Ray Therapeutics Closes $125M Series B to Advance Vision‑Restoring Therapies

Ray Therapeutics' latest $125 million raise underscores the growing commercial appeal of optogenetic approaches for ocular disease. By delivering light‑sensitive proteins directly to retinal ganglion cells, the company hopes to restore vision in conditions that currently lack effective treatments. The funding not only fuels Phase 1 and Phase 2 trials for RTx‑015 and RTx‑021 but also positions Ray as a potential acquisition target for larger ophthalmic players seeking to augment their pipelines with gene‑based modalities.

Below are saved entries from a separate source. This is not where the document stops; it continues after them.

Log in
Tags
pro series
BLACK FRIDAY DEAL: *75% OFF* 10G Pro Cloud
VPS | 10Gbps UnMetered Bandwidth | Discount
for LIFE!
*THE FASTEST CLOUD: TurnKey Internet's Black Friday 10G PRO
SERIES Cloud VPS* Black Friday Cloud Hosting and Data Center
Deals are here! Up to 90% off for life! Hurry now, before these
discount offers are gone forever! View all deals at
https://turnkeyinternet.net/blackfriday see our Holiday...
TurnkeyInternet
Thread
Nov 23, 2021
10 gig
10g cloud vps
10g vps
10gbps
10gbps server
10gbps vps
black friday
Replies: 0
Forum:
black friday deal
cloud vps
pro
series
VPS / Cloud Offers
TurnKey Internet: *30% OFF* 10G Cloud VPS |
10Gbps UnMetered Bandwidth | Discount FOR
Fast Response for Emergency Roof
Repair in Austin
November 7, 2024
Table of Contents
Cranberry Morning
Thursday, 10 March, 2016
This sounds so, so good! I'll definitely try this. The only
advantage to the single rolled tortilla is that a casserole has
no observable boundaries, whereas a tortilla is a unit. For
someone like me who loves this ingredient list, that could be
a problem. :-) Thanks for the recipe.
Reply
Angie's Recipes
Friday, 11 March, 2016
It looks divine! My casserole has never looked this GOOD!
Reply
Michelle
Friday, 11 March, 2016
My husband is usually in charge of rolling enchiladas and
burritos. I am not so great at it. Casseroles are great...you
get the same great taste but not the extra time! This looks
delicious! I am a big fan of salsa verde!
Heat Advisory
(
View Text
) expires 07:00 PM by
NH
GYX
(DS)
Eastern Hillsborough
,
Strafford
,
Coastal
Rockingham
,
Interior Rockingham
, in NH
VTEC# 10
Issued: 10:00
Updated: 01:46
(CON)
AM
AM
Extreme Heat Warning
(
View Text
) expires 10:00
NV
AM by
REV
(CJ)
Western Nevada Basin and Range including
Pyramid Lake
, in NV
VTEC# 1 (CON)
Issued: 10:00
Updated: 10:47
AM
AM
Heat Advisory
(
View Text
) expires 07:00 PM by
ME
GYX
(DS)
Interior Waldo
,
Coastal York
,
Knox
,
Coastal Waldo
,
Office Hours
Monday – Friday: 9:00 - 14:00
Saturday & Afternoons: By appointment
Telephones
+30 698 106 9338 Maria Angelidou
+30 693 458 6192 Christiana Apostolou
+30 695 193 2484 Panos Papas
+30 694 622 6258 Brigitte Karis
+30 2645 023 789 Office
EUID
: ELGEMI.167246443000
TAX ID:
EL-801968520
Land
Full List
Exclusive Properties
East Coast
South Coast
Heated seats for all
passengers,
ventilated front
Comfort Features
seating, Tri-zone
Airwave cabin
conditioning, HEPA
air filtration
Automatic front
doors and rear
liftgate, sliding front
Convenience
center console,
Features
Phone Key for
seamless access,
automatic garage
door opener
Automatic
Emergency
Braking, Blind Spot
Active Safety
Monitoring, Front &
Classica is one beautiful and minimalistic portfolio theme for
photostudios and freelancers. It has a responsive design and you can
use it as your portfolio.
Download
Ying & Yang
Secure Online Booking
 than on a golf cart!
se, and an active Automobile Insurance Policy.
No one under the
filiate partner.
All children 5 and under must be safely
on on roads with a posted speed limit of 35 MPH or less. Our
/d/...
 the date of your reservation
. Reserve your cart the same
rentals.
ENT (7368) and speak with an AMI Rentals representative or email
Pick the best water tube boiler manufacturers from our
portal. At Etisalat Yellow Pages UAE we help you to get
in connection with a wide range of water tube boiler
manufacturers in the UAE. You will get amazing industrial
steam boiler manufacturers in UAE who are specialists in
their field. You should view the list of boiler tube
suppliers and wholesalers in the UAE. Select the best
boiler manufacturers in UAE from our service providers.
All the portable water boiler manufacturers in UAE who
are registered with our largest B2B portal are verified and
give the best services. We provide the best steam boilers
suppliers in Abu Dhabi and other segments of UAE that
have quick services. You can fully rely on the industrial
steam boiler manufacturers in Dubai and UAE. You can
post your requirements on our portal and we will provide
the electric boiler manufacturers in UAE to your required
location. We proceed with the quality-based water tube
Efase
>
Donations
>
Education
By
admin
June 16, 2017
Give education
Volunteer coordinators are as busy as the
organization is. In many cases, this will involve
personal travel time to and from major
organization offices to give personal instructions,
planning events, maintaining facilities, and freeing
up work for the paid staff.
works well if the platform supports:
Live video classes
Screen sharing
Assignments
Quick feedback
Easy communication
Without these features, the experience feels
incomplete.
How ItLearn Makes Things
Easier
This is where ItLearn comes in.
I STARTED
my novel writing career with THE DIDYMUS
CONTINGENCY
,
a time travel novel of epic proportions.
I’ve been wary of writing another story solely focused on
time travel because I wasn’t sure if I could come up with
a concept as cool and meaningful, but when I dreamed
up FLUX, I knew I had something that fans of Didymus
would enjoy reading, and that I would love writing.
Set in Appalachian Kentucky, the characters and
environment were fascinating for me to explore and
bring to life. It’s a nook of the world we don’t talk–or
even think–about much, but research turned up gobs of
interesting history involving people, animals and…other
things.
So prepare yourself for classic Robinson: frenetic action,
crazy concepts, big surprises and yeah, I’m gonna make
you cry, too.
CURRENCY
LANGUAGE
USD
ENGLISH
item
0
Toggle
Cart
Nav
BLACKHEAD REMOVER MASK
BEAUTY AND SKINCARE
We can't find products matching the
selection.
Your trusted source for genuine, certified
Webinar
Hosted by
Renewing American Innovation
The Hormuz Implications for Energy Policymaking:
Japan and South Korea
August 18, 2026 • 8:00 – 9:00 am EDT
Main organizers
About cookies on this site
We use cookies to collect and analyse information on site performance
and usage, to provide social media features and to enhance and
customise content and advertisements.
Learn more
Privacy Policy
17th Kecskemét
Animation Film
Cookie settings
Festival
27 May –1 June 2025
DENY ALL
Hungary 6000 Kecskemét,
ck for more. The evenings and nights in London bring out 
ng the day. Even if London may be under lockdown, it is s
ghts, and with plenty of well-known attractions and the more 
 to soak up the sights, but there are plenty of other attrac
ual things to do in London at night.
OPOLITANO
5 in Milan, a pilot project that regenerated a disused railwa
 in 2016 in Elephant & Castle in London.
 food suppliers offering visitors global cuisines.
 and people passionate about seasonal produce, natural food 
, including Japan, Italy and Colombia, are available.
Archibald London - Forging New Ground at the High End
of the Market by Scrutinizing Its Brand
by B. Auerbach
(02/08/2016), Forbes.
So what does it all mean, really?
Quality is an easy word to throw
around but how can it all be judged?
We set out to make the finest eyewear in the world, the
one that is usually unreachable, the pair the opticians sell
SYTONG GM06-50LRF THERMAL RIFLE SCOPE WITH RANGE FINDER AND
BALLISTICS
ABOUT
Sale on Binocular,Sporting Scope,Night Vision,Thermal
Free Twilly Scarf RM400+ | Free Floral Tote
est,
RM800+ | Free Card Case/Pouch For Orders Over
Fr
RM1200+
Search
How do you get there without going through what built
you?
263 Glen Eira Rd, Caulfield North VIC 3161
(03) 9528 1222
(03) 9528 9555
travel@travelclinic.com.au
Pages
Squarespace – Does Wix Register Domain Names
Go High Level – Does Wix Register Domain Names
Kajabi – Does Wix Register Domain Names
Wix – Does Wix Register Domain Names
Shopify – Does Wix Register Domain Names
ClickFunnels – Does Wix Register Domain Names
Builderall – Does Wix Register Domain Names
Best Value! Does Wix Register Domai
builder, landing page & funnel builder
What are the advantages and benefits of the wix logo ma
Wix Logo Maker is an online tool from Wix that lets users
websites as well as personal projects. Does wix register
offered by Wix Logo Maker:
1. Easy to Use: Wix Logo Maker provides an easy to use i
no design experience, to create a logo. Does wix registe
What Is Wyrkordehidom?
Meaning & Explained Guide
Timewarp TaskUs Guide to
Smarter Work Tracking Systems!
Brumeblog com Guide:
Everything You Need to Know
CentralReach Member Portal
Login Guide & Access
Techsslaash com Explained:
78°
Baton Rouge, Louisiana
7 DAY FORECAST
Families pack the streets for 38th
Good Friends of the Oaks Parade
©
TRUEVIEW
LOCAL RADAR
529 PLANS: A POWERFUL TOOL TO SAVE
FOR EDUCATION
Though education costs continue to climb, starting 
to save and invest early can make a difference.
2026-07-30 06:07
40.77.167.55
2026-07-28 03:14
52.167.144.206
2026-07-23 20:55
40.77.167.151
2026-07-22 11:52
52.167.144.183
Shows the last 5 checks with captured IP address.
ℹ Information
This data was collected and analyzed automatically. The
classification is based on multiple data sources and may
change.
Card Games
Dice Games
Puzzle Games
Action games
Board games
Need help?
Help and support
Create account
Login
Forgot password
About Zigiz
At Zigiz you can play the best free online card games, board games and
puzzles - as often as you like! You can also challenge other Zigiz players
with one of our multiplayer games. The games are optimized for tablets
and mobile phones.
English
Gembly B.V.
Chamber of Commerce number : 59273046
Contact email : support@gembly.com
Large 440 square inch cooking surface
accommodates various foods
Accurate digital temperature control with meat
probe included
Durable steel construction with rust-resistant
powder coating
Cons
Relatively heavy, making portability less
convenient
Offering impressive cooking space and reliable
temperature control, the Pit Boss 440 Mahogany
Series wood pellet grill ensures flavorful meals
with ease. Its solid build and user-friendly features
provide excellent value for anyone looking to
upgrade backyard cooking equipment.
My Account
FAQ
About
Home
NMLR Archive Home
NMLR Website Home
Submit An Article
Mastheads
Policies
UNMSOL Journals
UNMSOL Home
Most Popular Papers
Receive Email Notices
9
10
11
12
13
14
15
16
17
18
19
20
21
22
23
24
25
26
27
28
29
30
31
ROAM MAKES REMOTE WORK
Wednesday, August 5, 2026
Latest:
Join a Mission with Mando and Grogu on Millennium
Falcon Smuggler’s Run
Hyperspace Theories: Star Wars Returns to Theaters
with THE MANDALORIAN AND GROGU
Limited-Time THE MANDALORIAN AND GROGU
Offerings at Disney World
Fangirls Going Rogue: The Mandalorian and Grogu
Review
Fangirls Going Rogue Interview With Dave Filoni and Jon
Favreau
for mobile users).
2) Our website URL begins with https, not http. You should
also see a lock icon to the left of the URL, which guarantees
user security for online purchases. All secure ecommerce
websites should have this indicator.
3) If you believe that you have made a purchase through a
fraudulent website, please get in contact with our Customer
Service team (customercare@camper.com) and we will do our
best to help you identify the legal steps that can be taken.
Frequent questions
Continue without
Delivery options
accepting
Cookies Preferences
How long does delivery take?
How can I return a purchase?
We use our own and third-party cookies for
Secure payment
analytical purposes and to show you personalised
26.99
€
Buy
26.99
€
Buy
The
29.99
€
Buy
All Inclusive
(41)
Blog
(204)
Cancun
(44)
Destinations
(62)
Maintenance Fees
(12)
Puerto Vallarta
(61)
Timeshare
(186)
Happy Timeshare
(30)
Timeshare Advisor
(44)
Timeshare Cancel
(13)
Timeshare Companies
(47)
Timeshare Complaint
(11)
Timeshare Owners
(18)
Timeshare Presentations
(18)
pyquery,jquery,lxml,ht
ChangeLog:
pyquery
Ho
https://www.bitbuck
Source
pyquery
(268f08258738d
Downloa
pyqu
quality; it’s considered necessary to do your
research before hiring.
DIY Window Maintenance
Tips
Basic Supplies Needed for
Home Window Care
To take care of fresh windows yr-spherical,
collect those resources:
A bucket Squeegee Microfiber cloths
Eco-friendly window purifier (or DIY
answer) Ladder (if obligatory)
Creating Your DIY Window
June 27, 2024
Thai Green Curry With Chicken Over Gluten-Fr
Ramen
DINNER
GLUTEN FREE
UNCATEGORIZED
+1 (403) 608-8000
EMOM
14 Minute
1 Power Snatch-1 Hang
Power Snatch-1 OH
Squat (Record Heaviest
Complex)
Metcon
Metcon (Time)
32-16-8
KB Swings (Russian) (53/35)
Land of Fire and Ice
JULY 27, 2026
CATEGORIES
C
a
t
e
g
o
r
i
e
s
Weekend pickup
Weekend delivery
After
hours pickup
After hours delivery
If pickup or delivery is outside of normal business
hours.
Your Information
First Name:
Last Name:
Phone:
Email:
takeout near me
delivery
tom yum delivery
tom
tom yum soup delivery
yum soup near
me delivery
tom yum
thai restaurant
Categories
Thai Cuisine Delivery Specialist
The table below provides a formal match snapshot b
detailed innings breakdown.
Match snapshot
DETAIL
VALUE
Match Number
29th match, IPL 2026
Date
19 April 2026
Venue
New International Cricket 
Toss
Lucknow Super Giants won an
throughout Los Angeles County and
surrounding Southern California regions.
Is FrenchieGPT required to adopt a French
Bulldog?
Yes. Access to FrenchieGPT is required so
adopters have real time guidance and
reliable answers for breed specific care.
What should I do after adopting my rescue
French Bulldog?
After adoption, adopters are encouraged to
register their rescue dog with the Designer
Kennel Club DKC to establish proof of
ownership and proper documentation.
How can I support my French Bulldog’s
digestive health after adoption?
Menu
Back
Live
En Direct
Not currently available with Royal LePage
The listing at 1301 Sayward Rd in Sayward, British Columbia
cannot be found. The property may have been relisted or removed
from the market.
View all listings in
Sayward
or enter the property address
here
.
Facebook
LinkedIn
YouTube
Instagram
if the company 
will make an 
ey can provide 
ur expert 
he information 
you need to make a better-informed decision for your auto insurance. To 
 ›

Tortugas Neuroscience illustrates a different financing model: leveraging licensed assets from established Asian pharma to accelerate U.S. development. With $106 million, the startup can move two mid‑stage candidates—one for schizophrenia, another for tinnitus—into Phase 2, de‑risking the programs before broader market entry. This strategy reflects a broader trend where U.S. biotech firms partner with overseas innovators to tap into novel mechanisms while offering investors exposure to diversified neurology portfolios.

The simultaneous launches of Serif Biomedicines and Alloy Therapeutics highlight investor appetite for platform technologies that promise scalability. Serif’s "modified DNA" platform aims to combine the durability of gene therapy with the safety and re‑dosing flexibility of mRNA, targeting rare diseases where conventional approaches fall short. Meanwhile, Alloy’s AI‑driven ecosystem, now valued over $1 billion after a $40 million Series E, provides computational tools that accelerate antibody, bispecific and cell‑therapy discovery for more than 200 partners. Together, these deals signal a shift toward capital‑intensive, technology‑centric biotech ventures that could reshape drug development economics in the coming decade.